# **Explicitly Isolating Data and Computation in High Level Synthesis:** the Role of Polyhedral Framework

### Riccardo Cattaneo, Gabriele Pallotta, and Marco D. Santambrogio Politecnico di Milano

7 -9 Dec 2015, Mayan Riviera, Mexico Dipartimento di Elettronica, Informazione e Bioingegneria



**SIGDA University Booth** 



We focus on the exploitation of Field Programmable Gate Arrays (FPGAs) as generic fabric for implementing custom hardware accelerators. This solution exploits the power efficiency of hardware-based computation without losing in flexibility thanks to reconfigurability. The goal is to design a methodology that allows users to specify their workloads into a widely known programming language (C) and to automatically and power efficiently implement those functions on an FPGA-based SC, without the need to directly manipulate Hardware Description Languages (HDLs).

## **C-to-Parallel C**

We analyze serial, statically defined C code, and derive a parallel representation of it using the **polyhedral analysis** framework.

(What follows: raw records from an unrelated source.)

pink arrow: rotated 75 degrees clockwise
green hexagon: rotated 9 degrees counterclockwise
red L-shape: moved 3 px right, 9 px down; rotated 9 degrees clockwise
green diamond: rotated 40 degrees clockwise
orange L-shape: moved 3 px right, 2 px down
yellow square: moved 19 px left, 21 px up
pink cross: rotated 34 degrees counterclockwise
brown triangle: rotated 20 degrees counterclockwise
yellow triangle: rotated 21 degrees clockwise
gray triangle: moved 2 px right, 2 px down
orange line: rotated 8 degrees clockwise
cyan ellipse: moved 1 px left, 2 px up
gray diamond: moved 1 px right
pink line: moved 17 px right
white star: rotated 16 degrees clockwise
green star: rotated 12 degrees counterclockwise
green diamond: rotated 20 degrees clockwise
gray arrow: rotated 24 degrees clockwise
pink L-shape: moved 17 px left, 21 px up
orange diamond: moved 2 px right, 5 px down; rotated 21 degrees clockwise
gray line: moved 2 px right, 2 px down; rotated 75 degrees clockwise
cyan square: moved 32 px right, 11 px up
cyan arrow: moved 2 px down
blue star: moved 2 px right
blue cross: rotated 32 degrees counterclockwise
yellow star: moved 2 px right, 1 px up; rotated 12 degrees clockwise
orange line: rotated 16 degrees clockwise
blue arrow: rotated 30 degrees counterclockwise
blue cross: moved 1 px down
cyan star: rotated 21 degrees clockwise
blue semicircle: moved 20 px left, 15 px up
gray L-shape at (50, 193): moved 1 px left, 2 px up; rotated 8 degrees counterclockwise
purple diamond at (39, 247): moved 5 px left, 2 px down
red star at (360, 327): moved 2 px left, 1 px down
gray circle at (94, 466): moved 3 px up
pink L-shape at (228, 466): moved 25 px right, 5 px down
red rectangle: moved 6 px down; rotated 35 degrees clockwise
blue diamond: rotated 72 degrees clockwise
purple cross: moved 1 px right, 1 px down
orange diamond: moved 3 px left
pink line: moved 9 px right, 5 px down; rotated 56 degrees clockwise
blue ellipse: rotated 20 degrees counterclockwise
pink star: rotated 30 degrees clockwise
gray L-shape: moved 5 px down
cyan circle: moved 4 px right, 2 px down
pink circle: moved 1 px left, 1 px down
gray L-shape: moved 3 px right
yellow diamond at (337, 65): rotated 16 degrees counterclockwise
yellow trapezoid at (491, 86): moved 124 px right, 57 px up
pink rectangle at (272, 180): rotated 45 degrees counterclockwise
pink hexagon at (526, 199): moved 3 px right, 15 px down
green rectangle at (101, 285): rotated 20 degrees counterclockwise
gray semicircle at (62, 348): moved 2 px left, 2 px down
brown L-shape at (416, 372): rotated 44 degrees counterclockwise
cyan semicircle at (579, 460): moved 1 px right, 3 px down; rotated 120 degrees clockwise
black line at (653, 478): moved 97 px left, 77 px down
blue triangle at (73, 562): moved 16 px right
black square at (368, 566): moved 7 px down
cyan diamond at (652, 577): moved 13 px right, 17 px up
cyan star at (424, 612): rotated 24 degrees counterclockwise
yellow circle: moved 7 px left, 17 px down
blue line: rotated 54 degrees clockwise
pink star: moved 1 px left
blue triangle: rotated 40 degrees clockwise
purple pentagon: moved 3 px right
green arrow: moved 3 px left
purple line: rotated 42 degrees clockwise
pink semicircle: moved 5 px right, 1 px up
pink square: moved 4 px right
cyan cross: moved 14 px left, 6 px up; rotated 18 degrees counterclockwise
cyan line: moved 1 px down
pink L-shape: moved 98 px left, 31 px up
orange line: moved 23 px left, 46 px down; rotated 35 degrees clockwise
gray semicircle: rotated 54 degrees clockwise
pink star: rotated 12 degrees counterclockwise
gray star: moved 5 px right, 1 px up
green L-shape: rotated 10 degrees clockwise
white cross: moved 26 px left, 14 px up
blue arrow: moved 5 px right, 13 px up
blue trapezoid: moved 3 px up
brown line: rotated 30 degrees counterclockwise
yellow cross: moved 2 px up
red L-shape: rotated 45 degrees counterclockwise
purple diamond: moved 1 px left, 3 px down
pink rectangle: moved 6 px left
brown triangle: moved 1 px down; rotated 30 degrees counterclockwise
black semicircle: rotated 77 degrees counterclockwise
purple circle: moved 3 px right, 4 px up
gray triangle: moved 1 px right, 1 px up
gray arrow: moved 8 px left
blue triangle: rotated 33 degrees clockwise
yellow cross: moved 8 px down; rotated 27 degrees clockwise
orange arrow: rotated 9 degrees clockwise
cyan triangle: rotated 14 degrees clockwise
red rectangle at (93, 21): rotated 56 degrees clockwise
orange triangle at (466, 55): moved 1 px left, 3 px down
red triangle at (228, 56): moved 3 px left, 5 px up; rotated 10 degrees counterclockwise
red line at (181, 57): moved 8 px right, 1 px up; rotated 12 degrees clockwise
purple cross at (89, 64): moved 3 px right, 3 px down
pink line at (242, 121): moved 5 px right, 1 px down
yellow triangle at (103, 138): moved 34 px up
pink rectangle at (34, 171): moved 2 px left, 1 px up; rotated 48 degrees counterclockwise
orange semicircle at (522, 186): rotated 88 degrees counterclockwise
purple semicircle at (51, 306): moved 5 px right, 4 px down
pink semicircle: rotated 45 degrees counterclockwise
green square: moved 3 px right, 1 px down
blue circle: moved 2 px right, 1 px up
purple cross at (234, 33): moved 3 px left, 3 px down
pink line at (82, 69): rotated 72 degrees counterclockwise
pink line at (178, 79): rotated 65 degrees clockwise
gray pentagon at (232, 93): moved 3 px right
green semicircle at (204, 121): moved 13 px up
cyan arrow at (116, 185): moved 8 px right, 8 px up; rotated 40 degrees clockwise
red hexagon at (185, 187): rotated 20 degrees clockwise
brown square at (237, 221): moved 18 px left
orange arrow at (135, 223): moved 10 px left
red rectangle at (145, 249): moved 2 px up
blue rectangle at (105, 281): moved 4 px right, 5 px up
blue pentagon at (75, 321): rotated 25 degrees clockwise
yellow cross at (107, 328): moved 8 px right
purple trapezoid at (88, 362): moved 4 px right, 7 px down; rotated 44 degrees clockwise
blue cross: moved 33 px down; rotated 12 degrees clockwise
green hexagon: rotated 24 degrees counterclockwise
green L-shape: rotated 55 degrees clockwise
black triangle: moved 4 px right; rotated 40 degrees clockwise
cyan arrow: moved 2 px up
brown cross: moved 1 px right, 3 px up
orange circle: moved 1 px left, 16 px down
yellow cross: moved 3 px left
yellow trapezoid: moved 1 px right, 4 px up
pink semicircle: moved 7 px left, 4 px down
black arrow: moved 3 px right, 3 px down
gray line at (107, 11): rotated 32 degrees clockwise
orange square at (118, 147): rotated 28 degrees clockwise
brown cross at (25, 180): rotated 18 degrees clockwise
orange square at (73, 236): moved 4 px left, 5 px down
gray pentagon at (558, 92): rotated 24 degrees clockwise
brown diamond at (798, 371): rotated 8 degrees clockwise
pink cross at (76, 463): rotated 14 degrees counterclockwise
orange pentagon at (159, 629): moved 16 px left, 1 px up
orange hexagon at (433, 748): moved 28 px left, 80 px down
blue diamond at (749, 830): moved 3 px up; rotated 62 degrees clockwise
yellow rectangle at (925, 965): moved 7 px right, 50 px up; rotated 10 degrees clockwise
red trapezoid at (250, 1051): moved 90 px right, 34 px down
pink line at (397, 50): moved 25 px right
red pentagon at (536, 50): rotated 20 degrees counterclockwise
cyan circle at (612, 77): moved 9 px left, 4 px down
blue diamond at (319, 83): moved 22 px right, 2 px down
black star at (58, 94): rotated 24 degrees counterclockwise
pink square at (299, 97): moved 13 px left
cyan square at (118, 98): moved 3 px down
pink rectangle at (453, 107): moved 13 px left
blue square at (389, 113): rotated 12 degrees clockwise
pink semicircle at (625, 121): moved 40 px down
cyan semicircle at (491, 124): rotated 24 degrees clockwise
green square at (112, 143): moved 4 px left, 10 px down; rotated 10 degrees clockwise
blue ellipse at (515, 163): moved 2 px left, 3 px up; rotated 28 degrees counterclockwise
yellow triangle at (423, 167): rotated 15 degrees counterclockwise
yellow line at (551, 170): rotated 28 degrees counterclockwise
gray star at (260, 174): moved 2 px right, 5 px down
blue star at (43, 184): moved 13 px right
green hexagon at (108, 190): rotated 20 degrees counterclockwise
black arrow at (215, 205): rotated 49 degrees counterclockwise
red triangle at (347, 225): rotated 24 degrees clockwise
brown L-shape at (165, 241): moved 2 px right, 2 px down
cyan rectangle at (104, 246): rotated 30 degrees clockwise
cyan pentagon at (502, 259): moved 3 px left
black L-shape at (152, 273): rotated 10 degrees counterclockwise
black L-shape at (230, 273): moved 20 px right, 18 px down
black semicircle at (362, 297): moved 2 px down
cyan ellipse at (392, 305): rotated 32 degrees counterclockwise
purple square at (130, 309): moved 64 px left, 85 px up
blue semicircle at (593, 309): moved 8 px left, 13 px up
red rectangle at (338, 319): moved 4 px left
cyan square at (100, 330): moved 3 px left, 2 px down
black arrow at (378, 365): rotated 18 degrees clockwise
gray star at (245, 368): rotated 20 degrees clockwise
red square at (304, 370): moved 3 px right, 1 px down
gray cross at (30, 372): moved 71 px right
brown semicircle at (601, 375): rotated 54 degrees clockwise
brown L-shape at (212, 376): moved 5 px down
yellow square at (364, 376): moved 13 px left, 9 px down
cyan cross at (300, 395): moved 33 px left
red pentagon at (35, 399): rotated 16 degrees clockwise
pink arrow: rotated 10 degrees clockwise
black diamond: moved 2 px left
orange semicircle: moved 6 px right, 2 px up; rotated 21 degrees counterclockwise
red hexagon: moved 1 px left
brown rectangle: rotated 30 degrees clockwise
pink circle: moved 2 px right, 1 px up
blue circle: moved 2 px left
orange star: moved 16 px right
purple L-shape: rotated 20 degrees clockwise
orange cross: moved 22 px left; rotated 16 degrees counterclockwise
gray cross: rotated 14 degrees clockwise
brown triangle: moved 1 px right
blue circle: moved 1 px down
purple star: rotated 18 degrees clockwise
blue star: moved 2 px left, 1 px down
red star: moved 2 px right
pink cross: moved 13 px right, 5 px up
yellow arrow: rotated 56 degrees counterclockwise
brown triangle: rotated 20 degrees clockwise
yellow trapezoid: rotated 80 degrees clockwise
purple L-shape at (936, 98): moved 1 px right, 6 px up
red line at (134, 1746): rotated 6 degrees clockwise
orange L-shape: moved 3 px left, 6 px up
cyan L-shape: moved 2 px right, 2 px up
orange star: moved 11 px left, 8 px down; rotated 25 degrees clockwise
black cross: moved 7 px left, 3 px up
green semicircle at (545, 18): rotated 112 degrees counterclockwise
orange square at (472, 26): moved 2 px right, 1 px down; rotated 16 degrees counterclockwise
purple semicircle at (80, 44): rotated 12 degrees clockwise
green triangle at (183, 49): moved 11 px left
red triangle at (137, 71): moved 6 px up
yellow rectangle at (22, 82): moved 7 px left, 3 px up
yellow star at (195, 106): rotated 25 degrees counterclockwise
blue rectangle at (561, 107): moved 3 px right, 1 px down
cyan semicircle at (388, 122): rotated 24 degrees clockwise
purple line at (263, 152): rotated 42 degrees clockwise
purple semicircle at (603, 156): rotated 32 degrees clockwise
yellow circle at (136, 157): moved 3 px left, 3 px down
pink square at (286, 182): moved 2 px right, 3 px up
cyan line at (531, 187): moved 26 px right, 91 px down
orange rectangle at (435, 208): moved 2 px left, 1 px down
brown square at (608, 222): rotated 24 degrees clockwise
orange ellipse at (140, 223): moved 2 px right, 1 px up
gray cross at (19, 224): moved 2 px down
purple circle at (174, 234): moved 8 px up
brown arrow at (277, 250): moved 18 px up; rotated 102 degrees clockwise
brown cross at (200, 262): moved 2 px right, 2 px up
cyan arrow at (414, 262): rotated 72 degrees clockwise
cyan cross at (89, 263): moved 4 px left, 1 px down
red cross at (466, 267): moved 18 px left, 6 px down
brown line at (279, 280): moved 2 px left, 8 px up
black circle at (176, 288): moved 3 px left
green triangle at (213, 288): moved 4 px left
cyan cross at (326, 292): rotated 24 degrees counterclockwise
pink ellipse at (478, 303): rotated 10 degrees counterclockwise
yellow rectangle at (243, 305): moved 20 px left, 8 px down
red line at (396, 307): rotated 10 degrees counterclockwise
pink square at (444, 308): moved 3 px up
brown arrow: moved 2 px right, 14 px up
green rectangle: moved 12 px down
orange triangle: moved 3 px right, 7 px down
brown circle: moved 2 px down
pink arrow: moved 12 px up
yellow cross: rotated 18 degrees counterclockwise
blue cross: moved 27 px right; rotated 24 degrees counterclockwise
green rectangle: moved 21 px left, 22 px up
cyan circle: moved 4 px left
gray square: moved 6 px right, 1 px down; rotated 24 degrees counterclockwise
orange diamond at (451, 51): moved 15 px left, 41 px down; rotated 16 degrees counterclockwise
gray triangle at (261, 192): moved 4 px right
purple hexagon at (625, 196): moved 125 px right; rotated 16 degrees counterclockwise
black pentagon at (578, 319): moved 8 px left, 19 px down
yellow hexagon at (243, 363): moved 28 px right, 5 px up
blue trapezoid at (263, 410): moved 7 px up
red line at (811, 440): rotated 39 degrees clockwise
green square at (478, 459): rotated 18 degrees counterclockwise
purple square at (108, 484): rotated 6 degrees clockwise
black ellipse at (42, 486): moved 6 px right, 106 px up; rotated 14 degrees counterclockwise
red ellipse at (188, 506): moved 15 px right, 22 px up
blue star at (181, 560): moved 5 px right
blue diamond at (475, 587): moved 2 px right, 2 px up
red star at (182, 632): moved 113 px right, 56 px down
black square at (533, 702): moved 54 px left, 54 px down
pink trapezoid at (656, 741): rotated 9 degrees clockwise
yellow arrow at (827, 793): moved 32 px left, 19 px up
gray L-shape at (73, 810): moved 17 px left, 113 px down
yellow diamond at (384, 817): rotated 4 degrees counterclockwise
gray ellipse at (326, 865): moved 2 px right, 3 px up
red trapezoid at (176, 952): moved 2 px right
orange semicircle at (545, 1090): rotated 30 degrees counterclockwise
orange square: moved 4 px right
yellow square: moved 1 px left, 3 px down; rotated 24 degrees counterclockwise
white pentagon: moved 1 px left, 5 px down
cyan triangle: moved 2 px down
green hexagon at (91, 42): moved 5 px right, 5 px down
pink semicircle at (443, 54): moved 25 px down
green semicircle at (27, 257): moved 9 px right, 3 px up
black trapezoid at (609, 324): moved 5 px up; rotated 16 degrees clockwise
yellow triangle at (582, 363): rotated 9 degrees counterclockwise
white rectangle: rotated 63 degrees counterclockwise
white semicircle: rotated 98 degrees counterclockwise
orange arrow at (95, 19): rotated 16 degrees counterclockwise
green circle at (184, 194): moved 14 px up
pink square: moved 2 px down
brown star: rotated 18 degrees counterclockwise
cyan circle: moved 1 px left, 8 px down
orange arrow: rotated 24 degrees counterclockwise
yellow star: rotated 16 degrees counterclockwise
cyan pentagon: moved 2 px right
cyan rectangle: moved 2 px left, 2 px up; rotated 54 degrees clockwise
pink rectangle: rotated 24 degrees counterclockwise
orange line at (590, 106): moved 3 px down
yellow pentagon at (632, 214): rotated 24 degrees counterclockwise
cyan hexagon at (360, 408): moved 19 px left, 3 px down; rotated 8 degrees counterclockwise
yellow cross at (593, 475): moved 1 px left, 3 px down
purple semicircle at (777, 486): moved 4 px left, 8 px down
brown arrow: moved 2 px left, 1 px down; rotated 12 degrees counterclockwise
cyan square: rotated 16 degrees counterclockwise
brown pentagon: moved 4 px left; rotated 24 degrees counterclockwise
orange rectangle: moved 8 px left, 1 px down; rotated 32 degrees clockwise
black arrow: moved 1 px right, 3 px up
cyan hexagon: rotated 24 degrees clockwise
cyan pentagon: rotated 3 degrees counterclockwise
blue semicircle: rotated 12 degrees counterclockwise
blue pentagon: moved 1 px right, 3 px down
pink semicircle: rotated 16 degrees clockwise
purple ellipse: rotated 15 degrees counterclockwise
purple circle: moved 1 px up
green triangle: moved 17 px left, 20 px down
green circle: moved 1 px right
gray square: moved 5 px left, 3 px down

This allows us to automatically generate independent parallel hardware cores. Thus, we are able to compute non-conflicting instructions simultaneously/in parallel.

The kernels are also shaped to contain the least amount of memory needed.



### **Parallel-C-to-HDL**

For each such parallel section, we generate the HDLs through adequate High Level Synthesis (HLS) steps. Here we can still manipulate the original data types such that we can trade arithmetic accuracy versus logic complexity, or vice versa.

At this step we are able to apply different HLS directives further improving performance.



### HDL-to-.bit/.elf

We connect each previously generated module with the other components, respecting the prescribed topology. This allows us to automatically derive the .bit/.elf files required to run on the Zyng processor by means of synthesis and compilation.

At this step each conflict on the data side is resolved in the main memory of the system, although it is possible to create architectures capable of exchanging data between cores.



## **Preliminary Results and Future Work**

We design a methodology to generate the .bit + .elf file corresponding to a sequential-to-parallel C input program.

To test the overall solution we focused on Polybench workloads, which are highly data-parallel and are HLS-friendly. We managed to easily port most linear algebra and machine learning kernels. All the solutions worked out-of-the-box. With this methodology it is possible to dramatically increase the performance compared to simple kernels created relying only on traditional HLS directives. Not only this solution is orthogonal to all the HLS directives to improve performance but can create a scalable design that can be put on to multiple FPGA.